Glutamine, a major nontoxic interorgan nitrogen carrier, and hepatic glutamine metabolism

Glutamine, the most abundant amino acid in the body, much like ammonia is a major player in whole-body nitrogen metabolism. In the liver, glutamine metabolism is zonated, where glutamine is usually converted to glutamate and ammonia by the periportal mitochondrial enzyme glutaminase. Glutamate is further converted to α-ketoglutarate (αKG) by glutamate dehydrogenase (GDH) to enter the tricarboxylic acids (TCA) cycle. Ammonia produced during glutamine breakdown by glutaminase in periportal hepatocytes, together with ammonia derived for the gut entering liver through the portal vein, is partially removed by the urea cycle activity. Unremoved ammonia is delivered via the blood stream to pericentral hepatocytes for efficient hepatic ammonia detoxification through GS activity that converts ammonia into glutamine completing the intrahepatic cycling of glutamine (Figure 1A). In vivo experiments suggest that changes in net hepatic glutamine balance are mainly regulated by glutaminase activity, with the flux through glutamine synthetase being relatively constant (7). The glutaminase family consists of two isoenzymes, the kidney-type glutaminase (GLS, also known as GLS1) and the liver-type glutaminase (GLS2) genes. Healthy adult intestine and kidney express the GLS gene whereas the GLS2 gene is highly expressed in the healthy adult liver (8).

FIGURE 1

Figure 1 Overview of hepatic nitrogen metabolism homeostasis and disrupted gut-liver nitrogen metabolism in Fatty Liver Disease. (A) Both ammonia and glutamine hepatic metabolism are highly zonated processes. Hepatic ammonia enters in the liver from the gut where it can be eliminated by the urea cycle activity. In alternative, periportal hepatic glutaminase can convert glutamine to ammonia. Glutaminase and gut-derived ammonia that is not excreted in the periportal urea cycle, escapes to the pericentral region where is further eliminated by means of the glutamine synthetase (GS) enzyme. This enzyme converts ammonia back to glutamine and closing the glutamine cycle in order to maintain glutamine homeostasis. (B) Nitrogen metabolism homeostasis is disrupted in Fatty Liver Disease. Overall, inflamed gut in Fatty Liver Disease is characterized by the accumulation of proteobacteria Escherichia coli, very active in the production of ammonia. Gut-derived ammonia efflux through the portal vein can damage the liver directly or in alternative can exert detrimental effects on gut permeability and might indirectly contribute to NAFLD facilitating toxic molecules drainage into the portal blood.

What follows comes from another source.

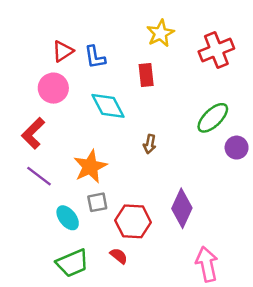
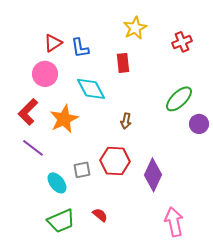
red cross: (216, 50) -> (182, 42), size x0.7
orange star: (90, 167) -> (64, 119), moved
red hexagon: (133, 221) -> (115, 161), moved

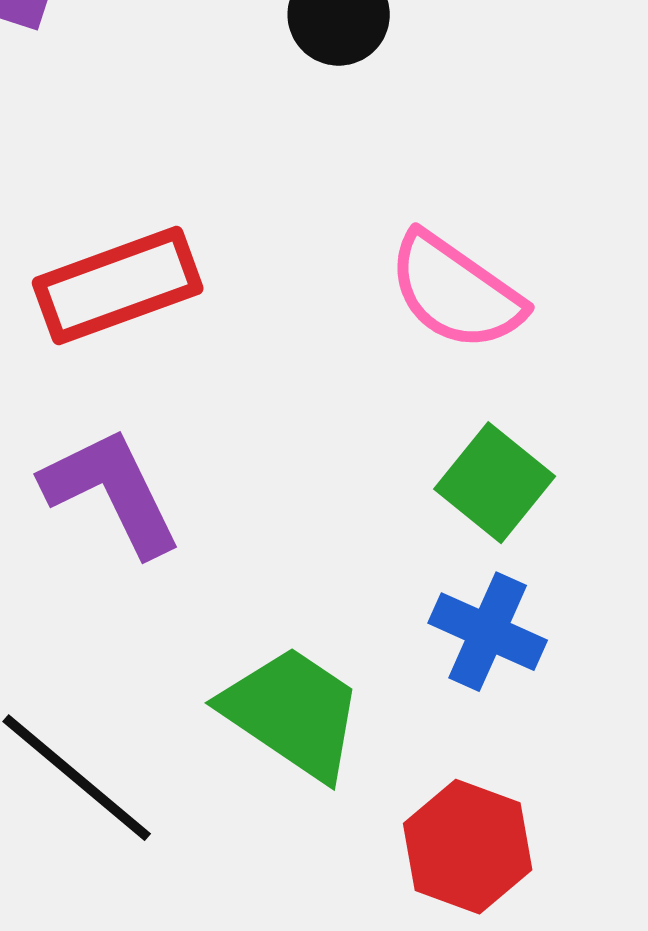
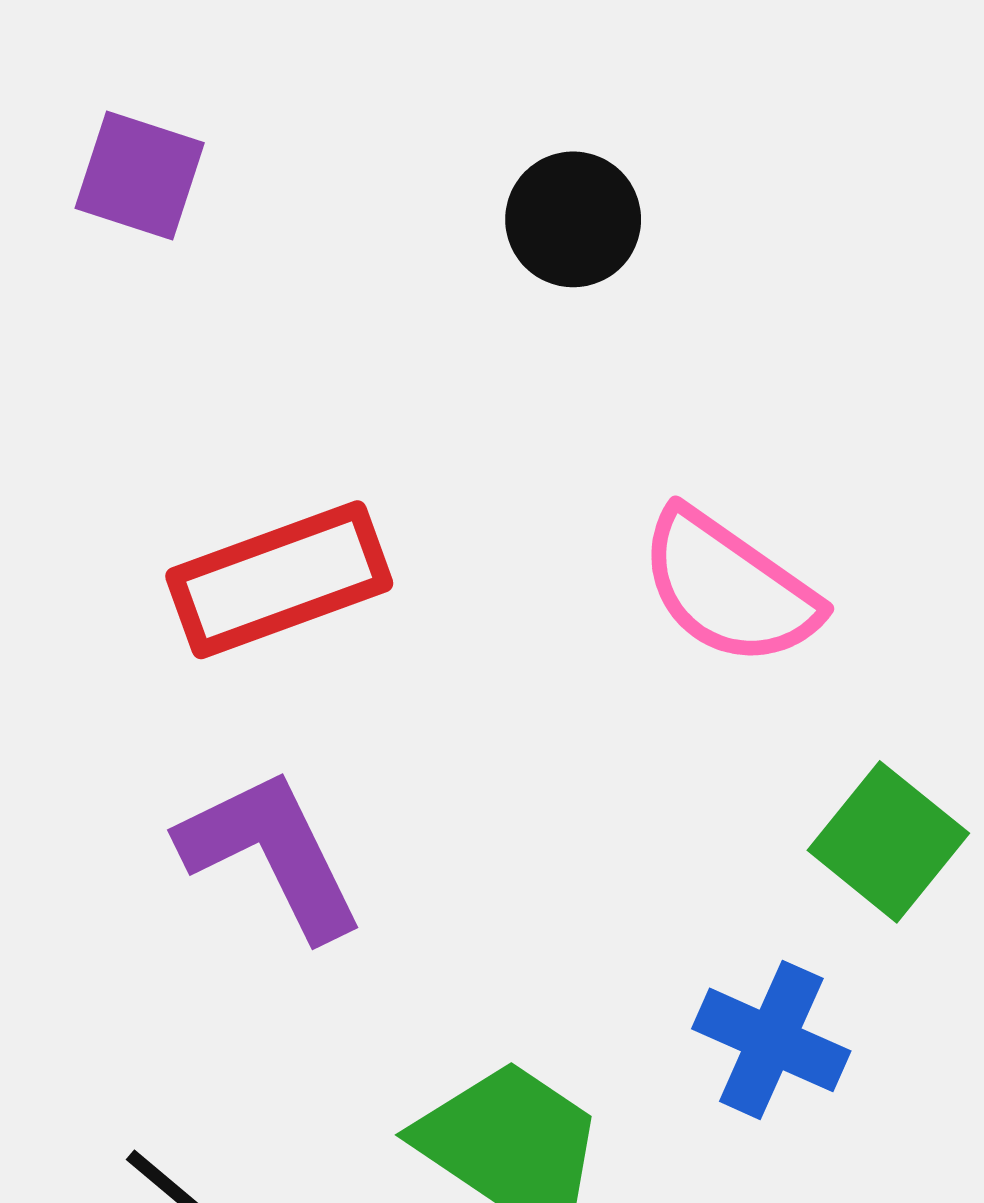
green square: (495, 483) -> (888, 842), moved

Additionally, it is possible that endotoxin and inflammation may contribute to increased uptake of ammonia from the gut into the bloodstream and thereby contribute to the latter’s toxic effect on the liver. In addition, Fatty liver Disease is characterized by diminished hepatic urea cycle activity and a switch from the low activity GLS2 to the high activity glutaminase, GLS, that together induce the accumulation of ammonia content in the liver. Ammonia can further drive fibrosis by promoting hepatic stellate cells activation, the main fibrogenic cell type. (Created by Biorender.com).

Metabolic dysfunction-Associated or Non-Alcoholic Fatty Liver Disease (MAFLD/NAFLD)

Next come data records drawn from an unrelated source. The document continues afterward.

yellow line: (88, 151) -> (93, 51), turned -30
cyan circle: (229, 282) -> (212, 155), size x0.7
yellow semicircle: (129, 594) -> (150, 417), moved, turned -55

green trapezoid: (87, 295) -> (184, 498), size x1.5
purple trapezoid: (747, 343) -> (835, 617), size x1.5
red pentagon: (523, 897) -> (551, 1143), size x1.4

Metabolic Dysfunction-Associated Fatty Liver Disease (MAFLD), a consensus driven novel nomenclature for Non-Alcoholic Fatty Liver Disease (NAFLD) (9, 10), and from now on referred to as Fatty Liver Disease, comprehends a spectrum of conditions characterized by hepatic fat accumulation which can progress to inflammation, fibrosis and eventually leading to cirrhosis and hepatocellular carcinoma. Fatty Liver Disease is the most common type of chronic liver disease worldwide with an updated estimated prevalence of nearly 40% (11), the leading cause of liver-related morbidity and mortality (12), and often associated with obesity, insulin resistance, and diabetes (13, 14).

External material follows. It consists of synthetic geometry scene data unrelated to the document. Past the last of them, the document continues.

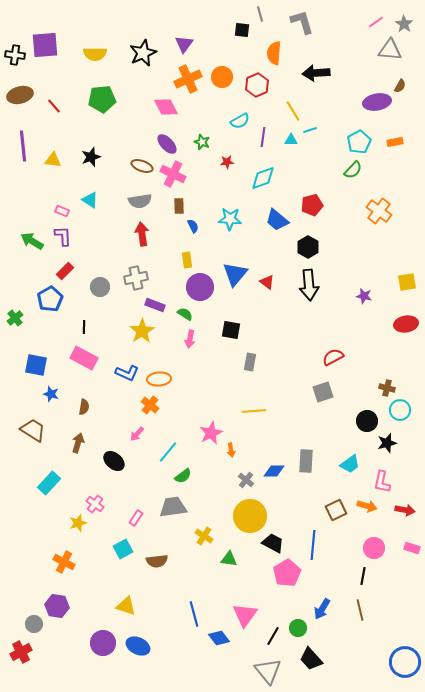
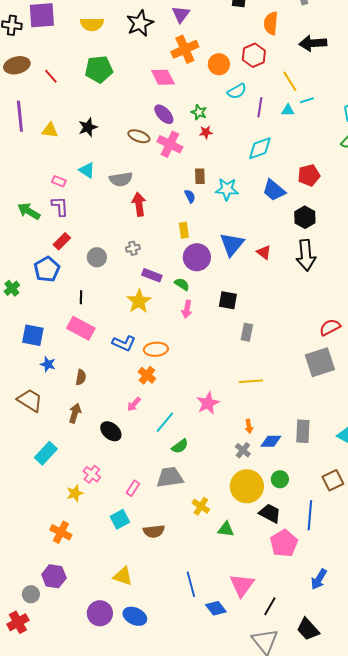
orange circle: (222, 77) -> (219, 64), moved
red star: (227, 162) -> (206, 132), moved
gray semicircle: (140, 201) -> (121, 179), moved
brown rectangle: (179, 206) -> (200, 176), moved
gray cross: (136, 278) -> (133, 248), size x0.6
gray square: (323, 392) -> (320, 362), size x1.4
orange arrow: (231, 450) -> (249, 426), moved
green circle: (298, 628) -> (280, 479), moved

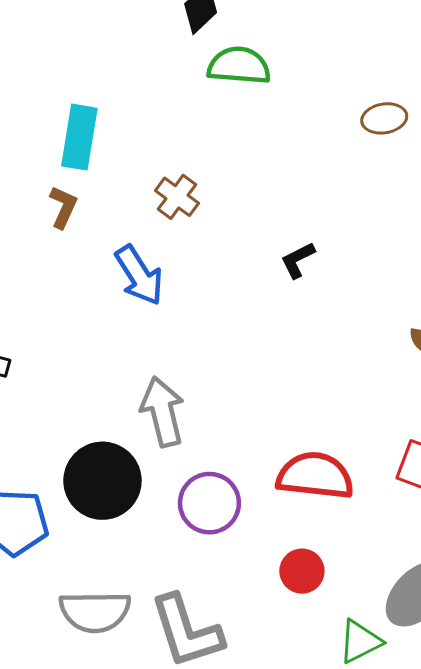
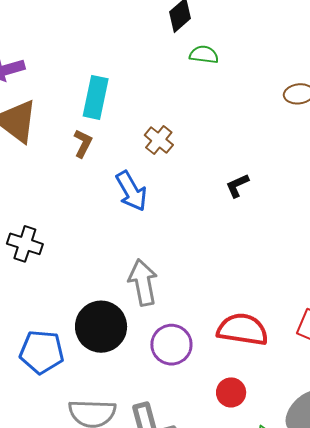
green semicircle: (239, 66) -> (204, 55), size x0.7

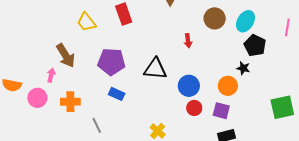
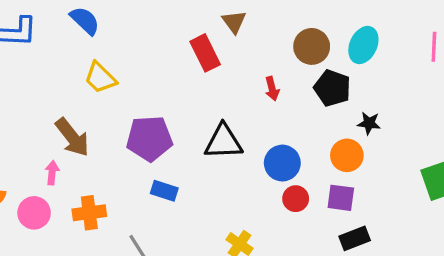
red rectangle: (124, 14) -> (205, 53), moved
black pentagon: (255, 46) -> (332, 88), moved

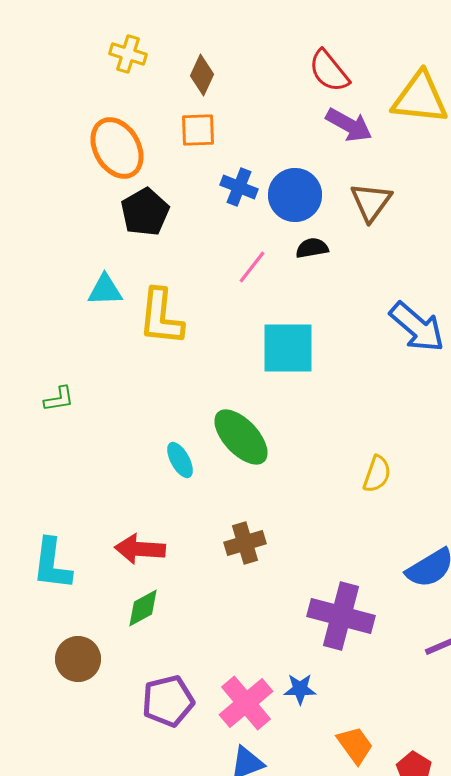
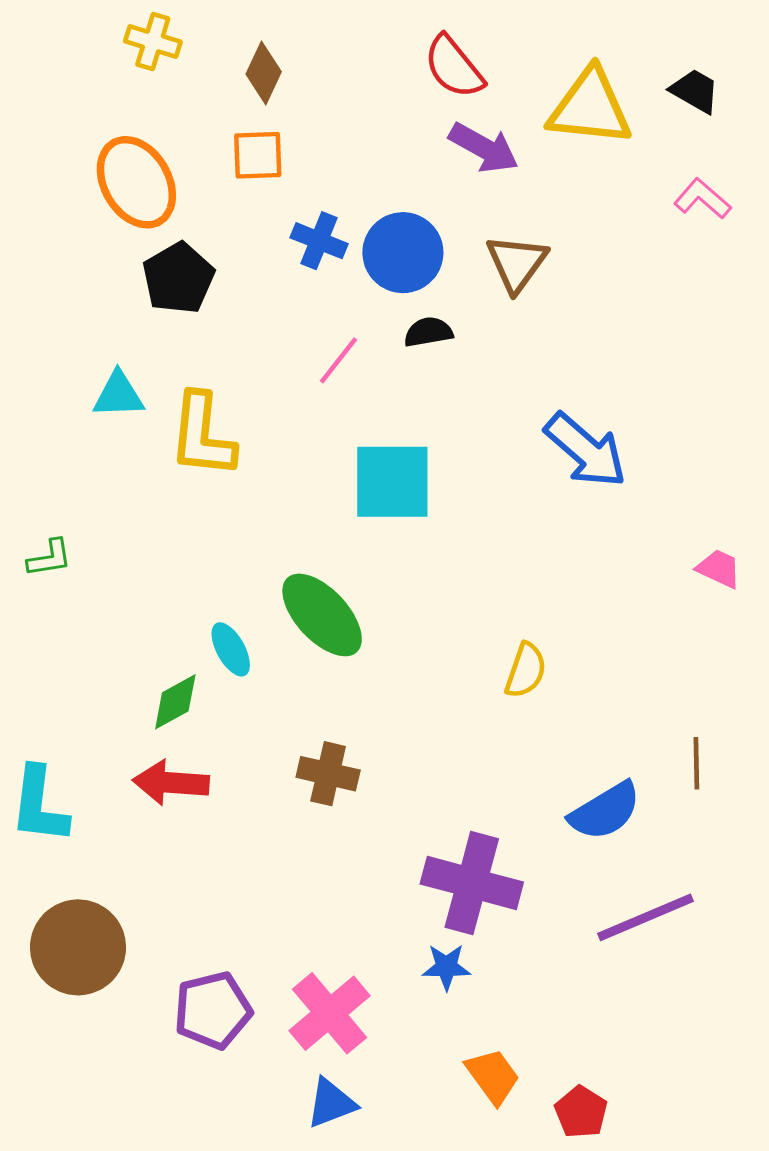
brown cross: (245, 543) -> (328, 774), turned 30
green diamond: (143, 608) -> (175, 702), moved
brown circle: (78, 659) -> (78, 947), size x1.4
blue star: (300, 689) -> (446, 967), moved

Ammonia in fatty liver disease

Disturbed interorgan trafficking of ammonia is a feature of Fatty Liver Disease. Indeed, our group and others showed that hepatic ammonia is increased in mouse models of diet-induced steatohepatitis as well as in Fatty Liver Disease patients’ liver biopsies (15–18). On the other hand, hyperammonemia, a distinguishable feature in advanced stages of cirrhosis and liver failure, was solely reported in mouse models of advanced fibrosis whereas it remains normal in animal models of steatosis and early stages of steatohepatitis (17, 19). In agreement, Felipo et al. described that patients with liver cirrhosis are hyperammonemic, Fatty Liver Disease patients have normal blood ammonia and patients with advanced steatohepatitis present mild hyperammonemia (20). Of interest, in vivo experiments in mouse models of early Fatty Liver Disease have shown that blood ammonia concentrations are significantly elevated in the portal vein blood (21), which suggests that a still functional hepatic ammonia extraction by the liver may reestablish normal blood ammonia levels.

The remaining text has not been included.